Generate schedulability tests for both the FMLP and NJLP.
sudo ./edzl_test ../ EDZL_stats.csv 0
sudo ./edzl_test ../ EDZL-NJLP_stats.csv 1
* We use sudo here because the overhead files are likely still owned by root, but if you change permissions, you do not need to sudo.

A note on randomization. For quick results, you can run the experiment as-is. To change which tasks are tested, you will need to change the random seed. In src/main.cpp, change the variables tgen_seed, tgen_seed_step and also change the srand and gen.seed calls just above those variables (Lines 149-155).



This will generate files in the following format: tsksetsize_periodtype_reqlen_p_q_lock.csv.
tsksetsize: The task set size where small, medium, and large is denoted by 12, 24, and 48, respectively.
periodtype: The period length where short, moderate, and long periods are denoted by 3.0, 10.0, and 50.0, respectively.
reqlen: The request length where short and long is denoted by 1.0 and 5.0, respectively.
p: The probability of selecting a task for locking, set to 0.5.
q: The number of resources in the system (1, 2, or 3).
lock: Will be either NJLP or FMLP.


Thus, the CSV's filename shows which parameters were used to generate the data. In the CSV, the percentage of task sets that were schedulable for each normalized utilization level from 0.2 to 0.9 are listed.
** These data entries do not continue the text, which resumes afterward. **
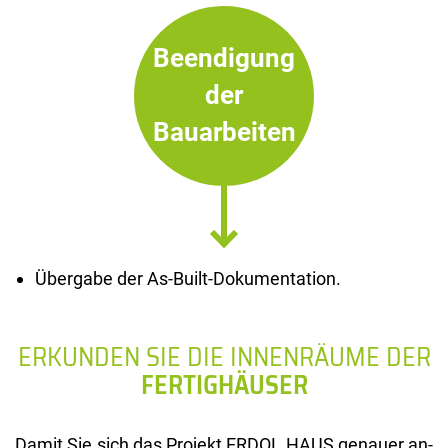
Beendigung
der
Bauarbeiten
Übergabe der As-Built-Dokumentation.
ERKUNDEN SIE DIE INNENRÄUME DER
FERTIGHÄUSER
Damit Sie sich das Pro­jekt ERDOL HAUS ge­nau­er an­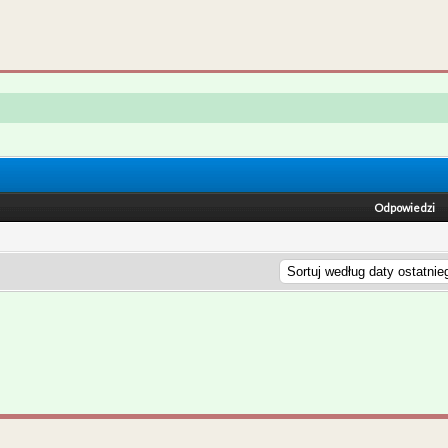
Odpowiedzi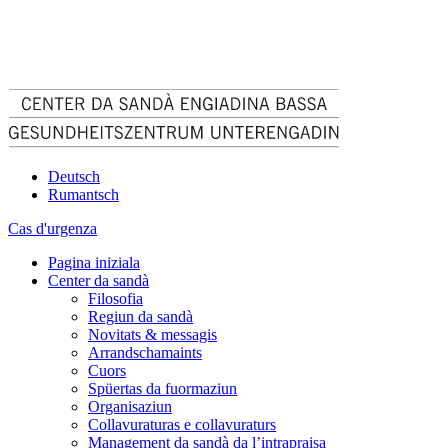
Deutsch
Rumantsch
Cas d'urgenza
Pagina iniziala
Center da sandà
Filosofia
Regiun da sandà
Novitats & messagis
Arrandschamaints
Cuors
Spüertas da fuormaziun
Organisaziun
Collavuraturas e collavuraturs
Management da sandà da l’intrapraisa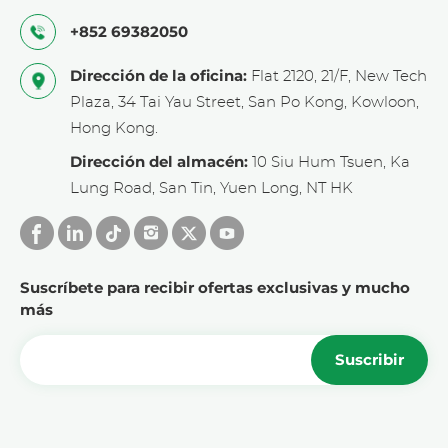
+852 69382050
Dirección de la oficina:
Flat 2120, 21/F, New Tech
Plaza, 34 Tai Yau Street, San Po Kong, Kowloon,
Hong Kong.
Dirección del almacén:
10 Siu Hum Tsuen, Ka
Lung Road, San Tin, Yuen Long, NT HK
Suscríbete para recibir ofertas exclusivas y mucho
más
Suscribir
A task set is schedulable based upon the schedulability tests for EDZL. Each task in the task set is inflated by its pi-blocking time for the locking protocol used.
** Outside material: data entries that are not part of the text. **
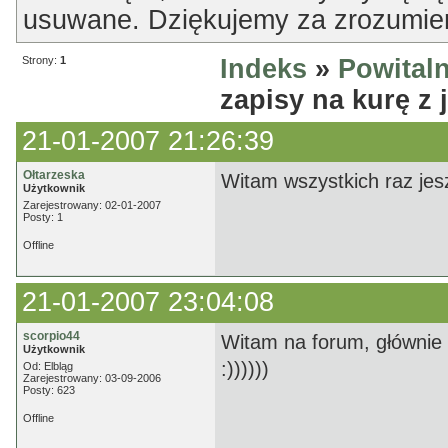
usuwane. Dziękujemy za zrozumien
Strony:
1
Indeks
»
Powitaln
zapisy na kurę z 
21-01-2007 21:26:39
Ołtarzeska
Witam wszystkich raz jes
Użytkownik
Zarejestrowany: 02-01-2007
Posty: 1
Offline
21-01-2007 23:04:08
scorpio44
Witam na forum, głównie w
Użytkownik
:))))))
Od: Elbląg
Zarejestrowany: 03-09-2006
Posty: 623
Offline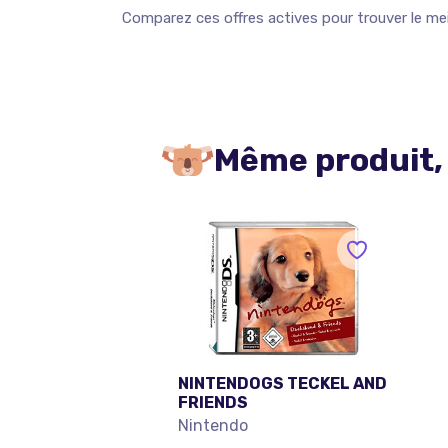
Comparez ces offres actives pour trouver le meil
Même produit,
NINTENDOGS TECKEL AND
FRIENDS
Nintendo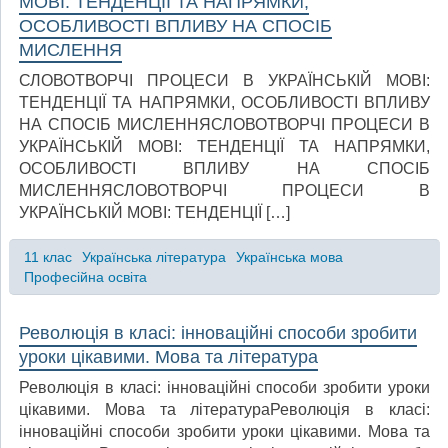
МОВІ: ТЕНДЕНЦІЇ ТА НАПРЯМКИ,
ОСОБЛИВОСТІ ВПЛИВУ НА СПОСІБ
МИСЛЕННЯ
СЛОВОТВОРЧІ ПРОЦЕСИ В УКРАЇНСЬКІЙ МОВІ:
ТЕНДЕНЦІЇ ТА НАПРЯМКИ, ОСОБЛИВОСТІ ВПЛИВУ
НА СПОСІБ МИСЛЕННЯСЛОВОТВОРЧІ ПРОЦЕСИ В
УКРАЇНСЬКІЙ МОВІ: ТЕНДЕНЦІЇ ТА НАПРЯМКИ,
ОСОБЛИВОСТІ ВПЛИВУ НА СПОСІБ
МИСЛЕННЯСЛОВОТВОРЧІ ПРОЦЕСИ В
УКРАЇНСЬКІЙ МОВІ: ТЕНДЕНЦІЇ […]
11 клас
Українська література
Українська мова
Професійна освіта
Революція в класі: інноваційні способи зробити
уроки цікавими. Мова та література
Революція в класі: інноваційні способи зробити уроки
цікавими. Мова та літератураРеволюція в класі:
інноваційні способи зробити уроки цікавими. Мова та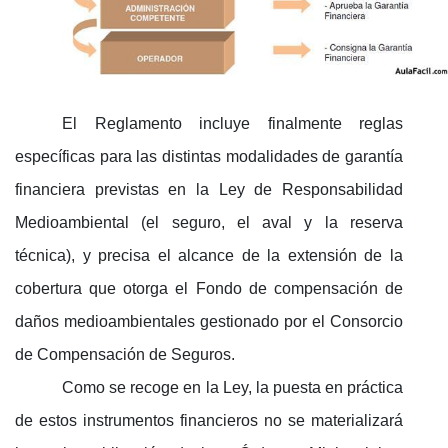
El Reglamento incluye finalmente reglas
específicas para las distintas modalidades de garantía
financiera previstas en la Ley de Responsabilidad
Medioambiental (el seguro, el aval y la reserva
técnica), y precisa el alcance de la extensión de la
cobertura que otorga el Fondo de compensación de
daños medioambientales gestionado por el Consorcio
de Compensación de Seguros.
Como se recoge en la Ley, la puesta en práctica
de estos instrumentos financieros no se materializará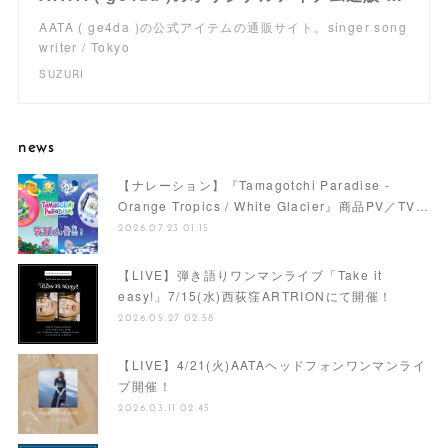
AATA ( ge4da )の公式アイテムの通販サイト。singer song
writer / Tokyo
SUZURI
news
【ナレーション】『Tamagotchi Paradise -
Orange Tropics / White Glacier』商品PV／TV…
2026.07.23 01:15
【LIVE】弾き語りワンマンライブ「Take it
easy!」7/15(水)西荻窪ARTRIONにて開催！
2026.05.27 02:58
【LIVE】4/21(火)AATAヘッドフォンワンマンライ
ブ開催！
2026.03.11 02:45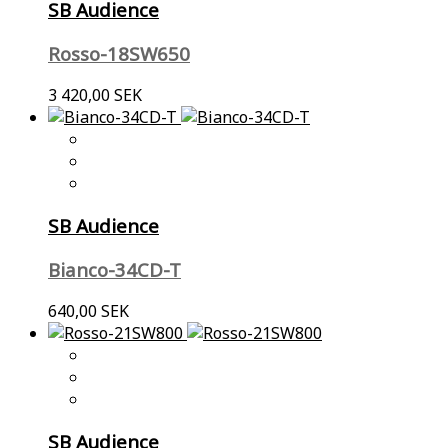
SB Audience
Rosso-18SW650
3 420,00 SEK
SB Audience
Bianco-34CD-T
640,00 SEK
SB Audience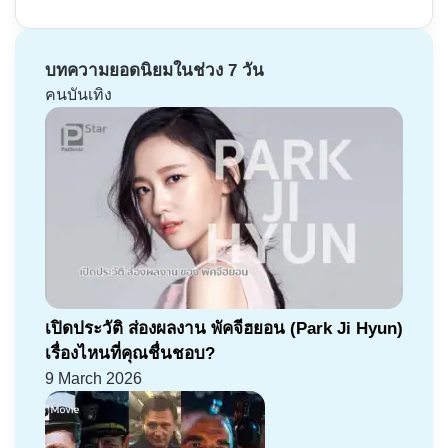
บทความยอดนิยมในช่วง 7 วัน
คนบันเทิง
เปิดประวัติ ส่องผลงาน พัคจีฮยอน (Park Ji Hyun)
เรื่องไหนที่คุณชื่นชอบ?
9 March 2026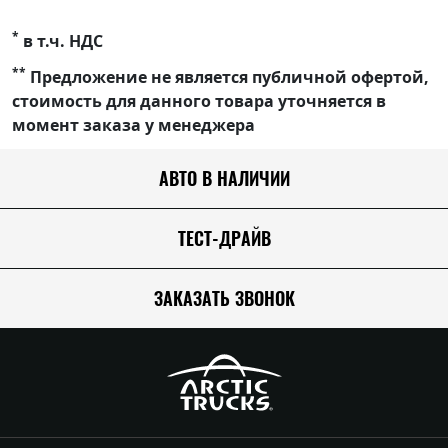
*
в т.ч. НДС
**
Предложение не является публичной офертой,
стоимость для данного товара уточняется в
момент заказа у менеджера
АВТО В НАЛИЧИИ
ТЕСТ-ДРАЙВ
ЗАКАЗАТЬ ЗВОНОК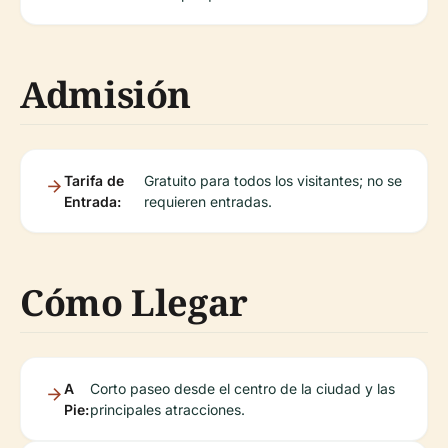
Admisión
Tarifa de
Gratuito para todos los visitantes; no se
Entrada:
requieren entradas.
Cómo Llegar
A
Corto paseo desde el centro de la ciudad y las
Pie:
principales atracciones.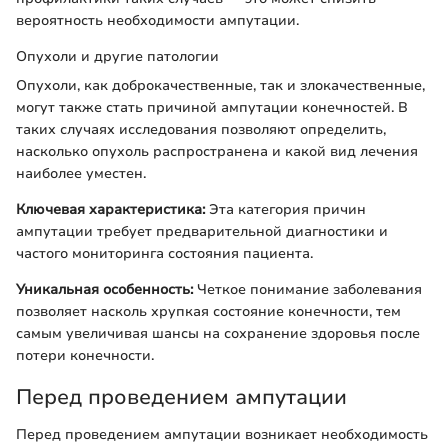
вероятность необходимости ампутации.
Опухоли и другие патологии
Опухоли, как доброкачественные, так и злокачественные,
могут также стать причиной ампутации конечностей. В
таких случаях исследования позволяют определить,
насколько опухоль распространена и какой вид лечения
наиболее уместен.
Ключевая характеристика:
Эта категория причин
ампутации требует предварительной диагностики и
частого мониторинга состояния пациента.
Уникальная особенность:
Четкое понимание заболевания
позволяет насколь хрупкая состояние конечности, тем
самым увеличивая шансы на сохранение здоровья после
потери конечности.
Перед проведением ампутации
Перед проведением ампутации возникает необходимость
Once all files are generated, run plot_schedulability.py.
python plot_schedulability.py
This will generate the schedulability graphs for all of the task generation combinations as described in the paper. To compare against Figure 10, use the specified PDF:
Inset a: 48_50.0_5.0_0.50_1_plot.pdf
Inset b: 12_50.0_5.0_0.50_1_plot.pdf
Inset c: 24_3.0_1.0_0.50_1_plot.pdf
Inset d: 24_10.0_1.0_0.50_1_plot.pdf

Figure 10:
Figure 10

What needs to be verified here is that under small task sets, the FMLP performs well, but under larger task sets, the NJLP performs better.


Instructions on moving files between machines.
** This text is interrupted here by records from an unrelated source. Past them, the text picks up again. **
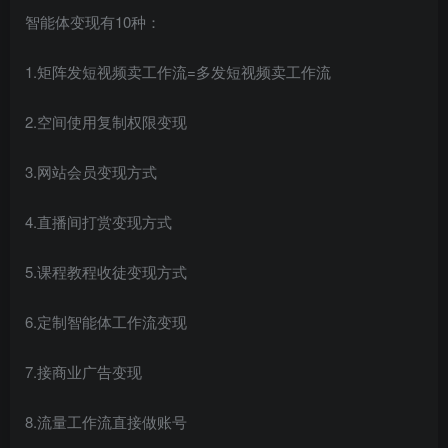
智能体变现有10种：
1.矩阵发短视频卖工作流=多发短视频卖工作流
2.空间使用复制权限变现
3.网站会员变现方式
4.直播间打赏变现方式
5.课程教程收徒变现方式
6.定制智能体工作流变现
7.接商业广告变现
8.流量工作流直接做账号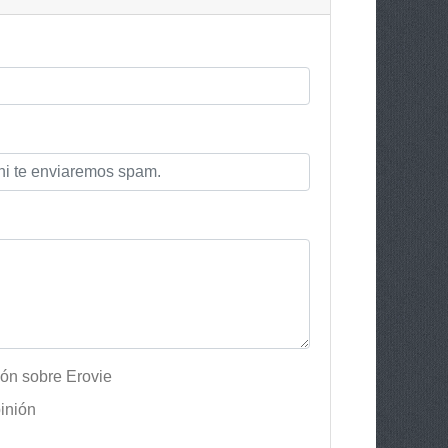
ión sobre Erovie
inión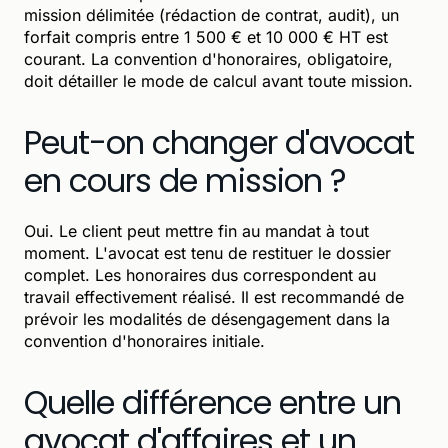
mission délimitée (rédaction de contrat, audit), un
forfait compris entre 1 500 € et 10 000 € HT est
courant. La convention d'honoraires, obligatoire,
doit détailler le mode de calcul avant toute mission.
Peut-on changer d'avocat
en cours de mission ?
Oui. Le client peut mettre fin au mandat à tout
moment. L'avocat est tenu de restituer le dossier
complet. Les honoraires dus correspondent au
travail effectivement réalisé. Il est recommandé de
prévoir les modalités de désengagement dans la
convention d'honoraires initiale.
Quelle différence entre un
avocat d'affaires et un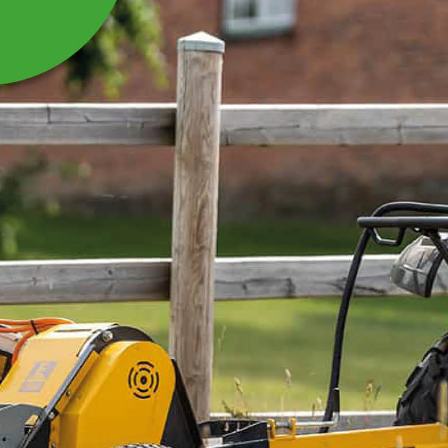
LILLE REMSKIVE 4
SPOR TIL SKIVEHØSTER
Lille remskive 4 spor til skivehøster RS250H
Læs mere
When using either a virtual machine image or bare metal hardware, you will need to move files back and forth between that machine and a machine that has python3. This is because overhead data is gathered using a machine that uses python2 because feather-trace-tools also requires python2 while the graph generation uses python3. To make sure there are no issues with this, we suggest the following ways to move files out of the vm/ssh machine.

The easiest way to get csv files off of the provided machine is to use scp or FileZilla.

For scp, simply:
For folders: scp user@host:/path/to/folder/* /localpath/to/folder
For individual files: scp user@host:/path/to/file /localpath/to/file

For FileZilla, open the site manager then create a new site. Ensure the protocol is set to SFTP - SSH File Transfer Protocol. Enter the username, password, and the host ip address.
Install openssh-server in the virtual machine.
sudo apt install openssh-server

Then retrieve files either through scp or FileZilla as detailed in the SSH tab.


Note, for VirtualBox, you will need to port forward port 22. When the VM is off, open Settings -> Network -> Port Forwarding. Here, add a rule where the host and guest port are both 22. You can then use either scp/FileZilla as detailed in the SSH tab.
Install openssh-server in the virtual machine.
sudo apt install openssh-server

Then retrieve files either through scp or FileZilla as detailed in the SSH tab.